31.1. Procedures

User-defined procedures are written in Java, deployed into the database, and called from Cypher.

A procedure is a mechanism that allows Neo4j to be extended by writing custom code which can be invoked directly from Cypher. Procedures can take arguments, perform operations on the database, and return results.

Procedures are written in Java and compiled into jar files. They can be deployed to the database by dropping a jar file into the $NEO4J_HOME/plugins directory on each standalone or clustered server. The database must be re-started on each server to pick up new procedures.

Procedures are the preferred means for extending Neo4j. Examples of use cases for procedures are:

  1. To provide access to functionality that is not available in Cypher, such as manual indexes and schema introspection.
  2. To provide access to third party systems.
  3. To perform graph-global operations, such as counting connected components or finding dense nodes.
  4. To express a procedural operation that is difficult to express declaratively with Cypher.

Calling procedures

To call a stored procedure, use a Cypher CALL clause. The procedure name must be fully qualified, so a procedure named findDenseNodes defined in the package org.neo4j.examples could be called using:

CALL org.neo4j.examples.findDenseNodes(1000)

A CALL may be the only clause within a Cypher statement or may be combined with other clauses. Arguments can be supplied directly within the query or taken from the associated parameter set. For full details, see the Cypher documentation on the CALL clause.

Built-in procedures

Neo4j comes bundled with a number of built-in procedures.
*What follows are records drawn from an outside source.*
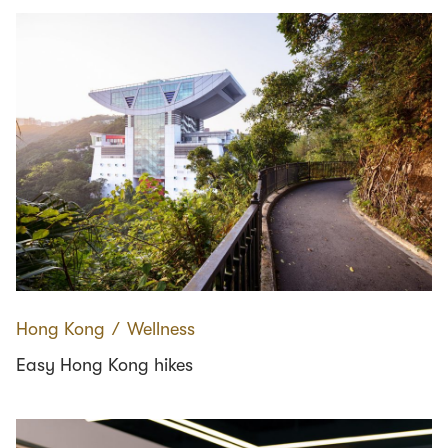
Hong Kong
∕
Wellness
Easy Hong Kong hikes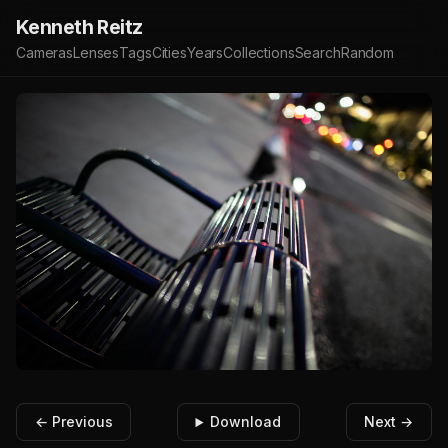
Kenneth Reitz
Cameras
Lenses
Tags
Cities
Years
Collections
Search
Random
← Previous
Download
Next →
These are listed in the table below:

Procedure name Command to invoke procedure What it does

ListLabels

CALL db.labels()

List all labels in the database.

ListRelationshipTypes

CALL db.relationshipTypes()

List all relationship types in the database.

ListPropertyKeys

CALL db.propertyKeys()

List all property keys in the database.

ListIndexes

CALL db.indexes()

List all indexes in the database.

ListConstraints

CALL db.constraints()

List all constraints in the database.

ListProcedures

CALL dbms.procedures()

List all procedures in the DBMS.

ListComponents

CALL dbms.components()

List DBMS components and their versions.

QueryJmx

CALL dbms.queryJmx(query)

Query JMX management data by domain and name. For instance, "org.neo4j:*".

AlterUserPassword

CALL dbms.changePassword(query)

Change the user password.

User-defined procedures

[Tip]Tip

The example discussed below is available as a repository on GitHub. To get started quickly you can fork the repository and work with the code as you follow along in the guide below.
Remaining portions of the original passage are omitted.